Au Liban, à la veille de la "Révolution d'octobre"

Région
07.12.2019

J’arrive au Liban en ce début du mois d’octobre 2019. L’avion débarque son flot de passagers, libanais ou touristes, hommes d’affaires ou universitaires, tout le monde a quelque chose à faire à Beyrouth. A la douane, je me trouve nez à nez avec une jeune femme blonde… qui n’est rien de moins que Marion Maréchal-Le Pen ! Je devine qu’elle vient à la rencontre des Chrétiens d’Orient et je ne me trompe pas : j’apprendrai plus tard qu’elle est venue rendre visite au patriarche maronite et au président Michel Aoun afin de lui proposer l’assistance de son Institut lyonnais pour la réalisation d’un projet d’Académie et de rencontre entre les hommes. Vaste programme !

Par Taline Ter Minassian

Je passe mon chemin et émerge brutalement dans la touffeur moite d’un été indéfiniment prolongé. L’aéroport Rafic Hariri, polder gagné sur la mer au bleu aussi insondable que notoirement pollué, permet un plongeon direct dans le chaudron libanais. Les quartiers sud de Beyrouth sont conformes à mon souvenir : morphologie confuse de l’habitat, ces quartiers « irréguliers » se sont constitués au fil des générations de réfugiés palestiniens.

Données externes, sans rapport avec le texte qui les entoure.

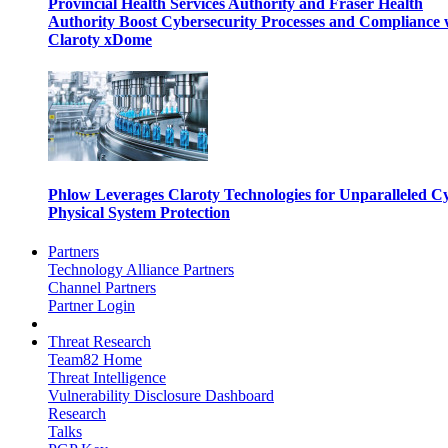
Provincial Health Services Authority and Fraser Health
Authority Boost Cybersecurity Processes and Compliance 
Claroty xDome
Phlow Leverages Claroty Technologies for Unparalleled C
Physical System Protection
Partners
Technology Alliance Partners
Channel Partners
Partner Login
Threat Research
Team82 Home
Threat Intelligence
Vulnerability Disclosure Dashboard
Research
Talks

Ici comme à Bourj Hamoud, le célèbre quartier arménien au nord de la capitale libanaise, l’organisation de l’espace a figé « en dur » l’organisation précaire, originelle, des camps de réfugiés.  Aujourd’hui aux mains des partis chiites Amal et surtout Hezbollah, Beyrouth-sud se lit comme un livre ouvert : sur les toits, des citernes d’eau subventionnées par l’Iran, des venelles barrées par des amoncellements de pneus et partout, les drapeaux noirs de l’Achoura, le grand deuil chiite aux côtés des portraits du leader Hassan Nasrallah ainsi que d’autres dignitaires.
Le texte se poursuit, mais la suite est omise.